A simple thing about not walking on my own

IMG_3846When I was much younger I spent a lot of time in the Scottish Highlands. My mother, whose family came from Ballater in Aberdeenshire, was evacuated there after her house was bombed. I think she was eight.
        We stayed in a little cottage that was almost as cut off as I suppose you could be in that part of the world: no mains gas, water or electricity. A phone that sometimes stopped working for no reason. Any further down the broken track beside the cottage, out down alongside the river Gairn, and we’d have been gone, somehow. I remember toying with that thought, shifting between being scared and being excited.
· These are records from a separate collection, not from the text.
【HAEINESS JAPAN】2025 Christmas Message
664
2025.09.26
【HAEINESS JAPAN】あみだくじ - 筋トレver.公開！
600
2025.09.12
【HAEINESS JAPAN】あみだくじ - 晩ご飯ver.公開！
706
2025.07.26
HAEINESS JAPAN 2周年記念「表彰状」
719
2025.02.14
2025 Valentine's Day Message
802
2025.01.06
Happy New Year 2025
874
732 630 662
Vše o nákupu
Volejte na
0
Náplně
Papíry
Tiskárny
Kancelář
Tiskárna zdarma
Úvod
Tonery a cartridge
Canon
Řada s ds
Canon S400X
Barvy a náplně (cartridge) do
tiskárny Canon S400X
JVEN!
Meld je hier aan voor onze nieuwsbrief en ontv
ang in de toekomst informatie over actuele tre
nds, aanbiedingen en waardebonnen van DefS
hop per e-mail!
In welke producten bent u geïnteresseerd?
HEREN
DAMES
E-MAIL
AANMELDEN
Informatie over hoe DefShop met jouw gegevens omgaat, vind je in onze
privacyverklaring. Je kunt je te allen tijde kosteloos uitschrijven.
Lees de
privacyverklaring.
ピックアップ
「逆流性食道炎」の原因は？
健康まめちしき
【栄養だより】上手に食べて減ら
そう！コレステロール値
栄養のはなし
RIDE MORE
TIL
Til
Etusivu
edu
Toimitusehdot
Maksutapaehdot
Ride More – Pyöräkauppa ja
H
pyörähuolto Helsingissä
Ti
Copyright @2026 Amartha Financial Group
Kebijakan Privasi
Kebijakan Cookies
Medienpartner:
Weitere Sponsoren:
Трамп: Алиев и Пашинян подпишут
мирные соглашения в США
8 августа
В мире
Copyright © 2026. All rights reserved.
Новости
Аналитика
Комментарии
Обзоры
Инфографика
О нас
My mother (she chose the place, not my father) had a strange habit of taking things to the brink, and often other people with her, or instead of her, even if she didn’t know that was what she was doing.
        I loved it there.The first time we visited the place  was the summer of the drought: 1976. Every day the sky was blue and Mum would send us, my sisters and I, out saying she’d blow a whistle when it was time for lunch. Sometimes I’d do something with my sisters, which usually ended in a row or somebody getting bored, often I’d head out on my own. I liked meeting tourists, German of French campers who’d pitched a tent in out of the way places and who were often so surprised to find a curious ten-year-old turn up wanting to know where they’d come from. So I was often on my own, but not entirely.
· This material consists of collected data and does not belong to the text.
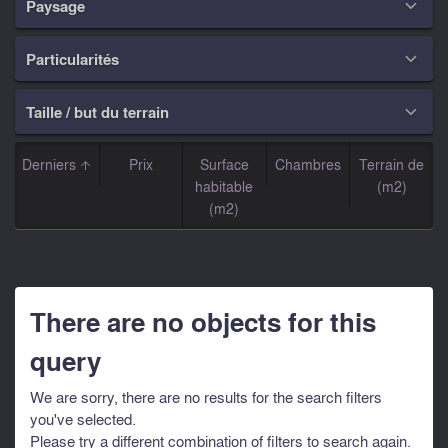
Paysage

Particularités

Taille / but du terrain

Derniers
Prix
Surface
Chambres
Terrain de
habitable
(m2)
(m2)
There are no objects for this
query
We are sorry, there are no results for the search filters
you've selected.
Please try a different combination of filters to search again.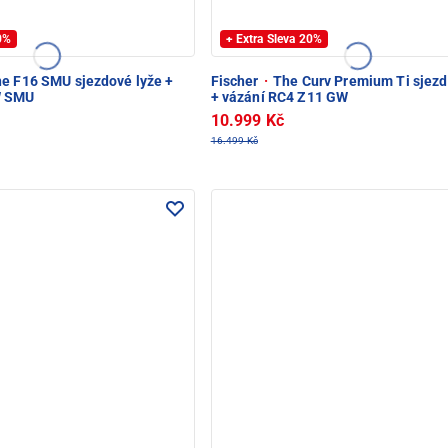
20%
+ Extra Sleva 20%
e F16 SMU sjezdové lyže +
Fischer
·
The Curv Premium Ti sjezd
W SMU
+ vázání RC4 Z11 GW
10.999 Kč
16.499 Kč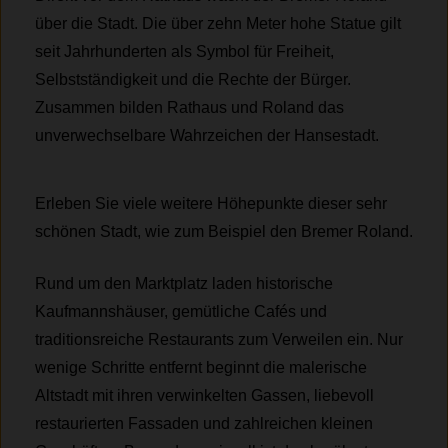
über die Stadt. Die über zehn Meter hohe Statue gilt
seit Jahrhunderten als Symbol für Freiheit,
Selbstständigkeit und die Rechte der Bürger.
Zusammen bilden Rathaus und Roland das
unverwechselbare Wahrzeichen der Hansestadt.
Erleben Sie viele weitere Höhepunkte dieser sehr
schönen Stadt, wie zum Beispiel den Bremer Roland.
Rund um den Marktplatz laden historische
Kaufmannshäuser, gemütliche Cafés und
traditionsreiche Restaurants zum Verweilen ein. Nur
wenige Schritte entfernt beginnt die malerische
Altstadt mit ihren verwinkelten Gassen, liebevoll
restaurierten Fassaden und zahlreichen kleinen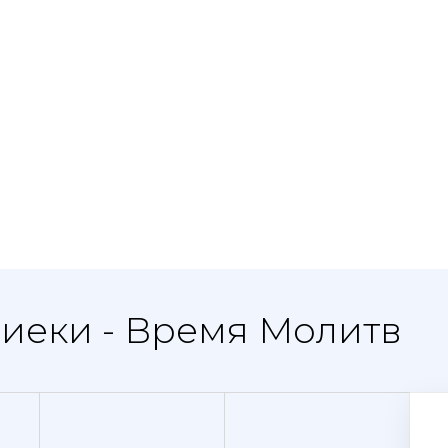
иеки - Время Молитв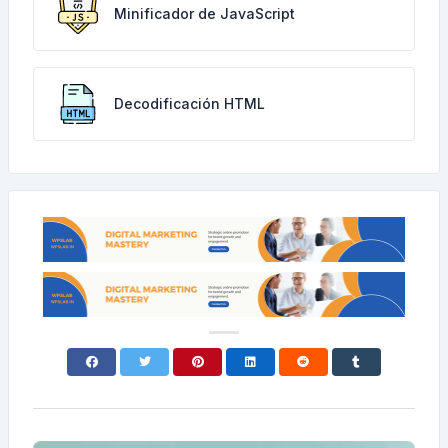
Minificador de JavaScript
Decodificación HTML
        I used to spend so much time walking, and when I was walking I know I was never lost – lost in the sense of being gone, dissociated, or zoned out. I was there and I remember it vividly: the feeling of the heat and the colours like a kind of extraordinary haze, and the distance from anywhere; and the height, the mountains. But when I wasn’t walking, or talking, and I sat down to rest, I got lost. An edge of some sort was never far away.
        This year’s the first time I’ve been back there since I was that young and not felt weighed down by an awful sense of everything that happened afterwards. Now is now, and I find not walking on my own about as wonderful a thing as can happen. I don’t go diving off into myself. Those flitting seconds when my mind turns in on itself sound like thunder around me and somebody notices. So I need to notice.
       I pass men walking on their own sometimes and I think I’d rather not.